Dominic turned to face me. “He would have been boss of the family had he survived.”

I shook my head, perhaps being naive. I didn’t care. “He wasn’t like his father.”

“I’m like him,” Dominic said. “Ruthless. Cold. Merciless.”

I held his gaze, knowing he used his words as a warning. Knowing I would be smart to heed him.

“Not to me,” I said instead. “Not anymore.”

Dominic’s surprise at my words showed up on his face. It was the slightest change, but I didn’t miss it.

“Are you ready, brother? Roman is not going to be pleased,” Salvatore said.

“He knows how to behave. I think he’s very good at it in fact.” With that, Dominic turned the SUV around and drove out of the cemetery and back to the house. We sat silent. Except for Lucia, who spoke with her sister on the phone, asking about the kids.
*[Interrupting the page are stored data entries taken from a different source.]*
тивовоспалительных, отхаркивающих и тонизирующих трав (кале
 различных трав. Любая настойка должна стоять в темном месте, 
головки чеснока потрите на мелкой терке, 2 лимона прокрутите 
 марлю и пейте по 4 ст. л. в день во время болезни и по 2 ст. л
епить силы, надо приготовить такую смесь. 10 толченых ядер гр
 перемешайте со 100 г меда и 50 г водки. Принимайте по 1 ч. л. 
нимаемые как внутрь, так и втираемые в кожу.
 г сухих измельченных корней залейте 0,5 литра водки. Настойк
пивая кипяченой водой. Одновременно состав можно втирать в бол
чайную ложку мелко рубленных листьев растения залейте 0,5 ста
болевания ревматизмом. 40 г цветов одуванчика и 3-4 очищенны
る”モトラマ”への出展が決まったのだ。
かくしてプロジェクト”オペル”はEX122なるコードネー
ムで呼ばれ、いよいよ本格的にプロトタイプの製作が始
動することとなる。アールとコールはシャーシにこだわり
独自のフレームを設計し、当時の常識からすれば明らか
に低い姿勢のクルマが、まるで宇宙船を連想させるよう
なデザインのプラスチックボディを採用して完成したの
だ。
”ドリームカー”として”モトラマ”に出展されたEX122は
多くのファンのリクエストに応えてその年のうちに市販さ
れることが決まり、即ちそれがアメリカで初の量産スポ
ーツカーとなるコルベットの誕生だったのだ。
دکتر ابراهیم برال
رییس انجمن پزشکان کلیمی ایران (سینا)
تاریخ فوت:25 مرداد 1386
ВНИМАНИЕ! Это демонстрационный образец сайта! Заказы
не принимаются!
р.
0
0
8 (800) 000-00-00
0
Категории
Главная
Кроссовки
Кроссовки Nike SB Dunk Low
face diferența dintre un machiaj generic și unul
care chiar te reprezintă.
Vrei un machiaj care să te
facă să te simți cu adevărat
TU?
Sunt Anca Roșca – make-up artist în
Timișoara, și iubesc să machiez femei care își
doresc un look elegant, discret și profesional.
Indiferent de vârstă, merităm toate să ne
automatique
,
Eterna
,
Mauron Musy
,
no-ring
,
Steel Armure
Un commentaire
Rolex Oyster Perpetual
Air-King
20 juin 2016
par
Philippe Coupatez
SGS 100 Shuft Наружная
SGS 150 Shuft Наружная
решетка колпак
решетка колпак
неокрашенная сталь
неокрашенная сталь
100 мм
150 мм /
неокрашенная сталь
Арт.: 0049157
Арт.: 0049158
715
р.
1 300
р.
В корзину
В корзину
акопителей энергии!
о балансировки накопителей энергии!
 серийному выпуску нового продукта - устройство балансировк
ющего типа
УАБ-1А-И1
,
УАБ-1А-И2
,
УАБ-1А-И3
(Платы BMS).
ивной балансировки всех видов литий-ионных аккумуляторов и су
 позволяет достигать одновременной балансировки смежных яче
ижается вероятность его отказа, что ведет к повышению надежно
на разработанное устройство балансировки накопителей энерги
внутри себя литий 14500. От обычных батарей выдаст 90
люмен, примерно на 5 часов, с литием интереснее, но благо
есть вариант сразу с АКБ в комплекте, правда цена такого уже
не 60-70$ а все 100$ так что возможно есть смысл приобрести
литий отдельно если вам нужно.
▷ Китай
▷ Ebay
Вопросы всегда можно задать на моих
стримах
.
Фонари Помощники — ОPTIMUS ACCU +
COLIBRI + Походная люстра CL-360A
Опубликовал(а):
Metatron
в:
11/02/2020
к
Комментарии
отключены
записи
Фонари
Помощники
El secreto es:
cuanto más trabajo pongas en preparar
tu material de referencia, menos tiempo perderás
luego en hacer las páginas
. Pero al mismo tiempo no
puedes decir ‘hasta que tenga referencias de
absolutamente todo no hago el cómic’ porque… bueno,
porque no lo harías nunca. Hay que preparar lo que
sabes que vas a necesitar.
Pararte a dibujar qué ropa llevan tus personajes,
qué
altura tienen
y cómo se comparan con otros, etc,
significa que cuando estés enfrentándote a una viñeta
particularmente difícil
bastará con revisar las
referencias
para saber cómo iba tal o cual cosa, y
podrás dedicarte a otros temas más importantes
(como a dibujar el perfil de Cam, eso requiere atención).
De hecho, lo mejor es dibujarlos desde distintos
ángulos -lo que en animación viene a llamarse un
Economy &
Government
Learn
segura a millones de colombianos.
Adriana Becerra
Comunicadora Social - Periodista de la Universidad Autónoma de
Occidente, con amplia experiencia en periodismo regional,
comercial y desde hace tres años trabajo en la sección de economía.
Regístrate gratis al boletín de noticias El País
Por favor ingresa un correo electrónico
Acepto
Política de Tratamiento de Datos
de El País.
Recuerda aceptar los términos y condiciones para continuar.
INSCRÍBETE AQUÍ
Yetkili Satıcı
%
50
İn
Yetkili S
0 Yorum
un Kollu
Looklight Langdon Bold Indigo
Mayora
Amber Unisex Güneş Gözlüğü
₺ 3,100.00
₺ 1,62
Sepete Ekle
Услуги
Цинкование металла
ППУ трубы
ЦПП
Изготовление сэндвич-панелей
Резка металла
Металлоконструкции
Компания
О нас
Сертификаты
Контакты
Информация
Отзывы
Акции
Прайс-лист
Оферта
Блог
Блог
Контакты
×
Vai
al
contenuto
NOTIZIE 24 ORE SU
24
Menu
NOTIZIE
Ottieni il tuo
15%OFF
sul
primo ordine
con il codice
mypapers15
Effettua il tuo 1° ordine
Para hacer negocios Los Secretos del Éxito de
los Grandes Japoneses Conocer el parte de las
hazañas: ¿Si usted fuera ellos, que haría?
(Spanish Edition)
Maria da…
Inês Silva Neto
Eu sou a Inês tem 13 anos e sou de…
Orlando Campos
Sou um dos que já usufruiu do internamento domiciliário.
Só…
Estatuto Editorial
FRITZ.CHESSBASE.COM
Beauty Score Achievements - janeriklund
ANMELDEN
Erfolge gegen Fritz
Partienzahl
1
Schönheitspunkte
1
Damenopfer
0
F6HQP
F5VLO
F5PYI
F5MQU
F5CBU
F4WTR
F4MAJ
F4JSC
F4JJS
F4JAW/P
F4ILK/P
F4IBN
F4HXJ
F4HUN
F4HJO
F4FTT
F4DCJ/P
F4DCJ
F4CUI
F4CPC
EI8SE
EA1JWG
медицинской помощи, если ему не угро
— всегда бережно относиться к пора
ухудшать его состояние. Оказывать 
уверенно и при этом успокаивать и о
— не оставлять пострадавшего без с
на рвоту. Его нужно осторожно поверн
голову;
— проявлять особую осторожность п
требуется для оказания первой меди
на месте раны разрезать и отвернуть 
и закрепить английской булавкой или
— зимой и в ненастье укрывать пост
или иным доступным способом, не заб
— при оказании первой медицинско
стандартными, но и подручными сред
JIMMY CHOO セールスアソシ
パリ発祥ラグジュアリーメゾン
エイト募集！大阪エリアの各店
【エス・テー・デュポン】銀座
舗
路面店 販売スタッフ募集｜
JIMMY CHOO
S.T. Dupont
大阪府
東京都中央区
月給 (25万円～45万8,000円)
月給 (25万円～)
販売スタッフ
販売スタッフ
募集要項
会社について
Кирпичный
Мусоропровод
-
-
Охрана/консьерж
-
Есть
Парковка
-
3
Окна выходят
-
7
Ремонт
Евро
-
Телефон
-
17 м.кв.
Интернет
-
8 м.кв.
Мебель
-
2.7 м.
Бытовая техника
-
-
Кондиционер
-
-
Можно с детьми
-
When we arrived back at the house, I was surprised to see so many vehicles there. Had so many family members been requested to attend the reading of the will? It seemed strange to me. But then again, I’d never been to something like this. Funerals, yes. There was no getting around that in the line of work my father had chosen. But those who died around us didn’t have the money to require a will.

Dominic parked the SUV and drew in a long breath, steeling himself, then nodded to Salvatore.

“Let’s go.”

“What’s going to happen?” I asked, clutching his arm. “You know something.”

“I’m going to be named head of the family,” he said flatly.

My hand slid off his arm, and he and Salvatore walked away from Lucia and I and into the library, where about a dozen men had gathered. Two men stood outside. One of them reached to close the door, his jacket falling open, light bouncing off the pistol hidden in its holster.21DominicThe attorney executing the will, Mr. Abraham Marino, a man who had worked for the Benedetti family for more than two decades, stood behind the desk. He addressed the collected family members requested to be in attendance, going over preliminaries. Roman stood beside him as if he owned the fucking place. Salvatore sat to my right. Two guards stood just outside the doors and two more at the back of the room. I wondered how they would all react once the will had been read, and I was named as head of the family.

I recognized all the people in the room. They ruled their own smaller families within the larger Benedetti umbrella. Some I hadn’t seen since my youth, and some attended every event.

Realistically, Roman could attempt a coup. Hell, depending on how many men chose loyalty to him, he could win. My father was dead. He could force his way in. Although, without money and the accounts held in the Benedetti name, he’d struggle to pay them. In all my years both in and out of life within a crime family, I’d learned one thing: in most cases, loyalty was a flimsy thing. Money ruled. Loyalty generally leaned toward the side of cold, hard cash. And after the reading of the will, it’d be my cash. This house would be my house. The car my uncle drove would be my fucking car.

He’d hired my birth father to kill Sergio and attempt to kill Salvatore.

He’d betrayed my mother, his sister. He’d betrayed his nephew. He’d betrayed Franco. He’d betrayed the entire Benedetti family.

How in hell did Salvatore sit beside me now, revealing no emotion at all, not confusion, not even hate?

I’d been in my twenties when Sergio had died. For a moment, I wondered why Roman hadn’t ordered my assassination too, but then I realized. He’d been playing my father all along. I was a bastard. My father already knew it. Roman banked on the fact that when Franco learned it was the man whose blood ran in my veins who had taken his sons’ lives, he’d disown me, at the very least. Hell, maybe he even counted on Franco killing me.

I thought of Henderson’s words: “Old age makes us see things differently, son.” He’d said it didn’t matter who my blood father was. I was a Benedetti according to my birth certificate. I was raised a Benedetti. There was some small part of me, something deep beneath the wretchedness, that smiled at that. That felt more happiness at that than I probably should.

Did Franco really regret that night? Did he feel sorry about what had happened? About telling me like that? Had he tried to find me? Roman had known where I was some of that time. At least in the beginning. Had he kept that information from Franco, knowing the old man wanted to reconcile? Had he wanted to reconcile?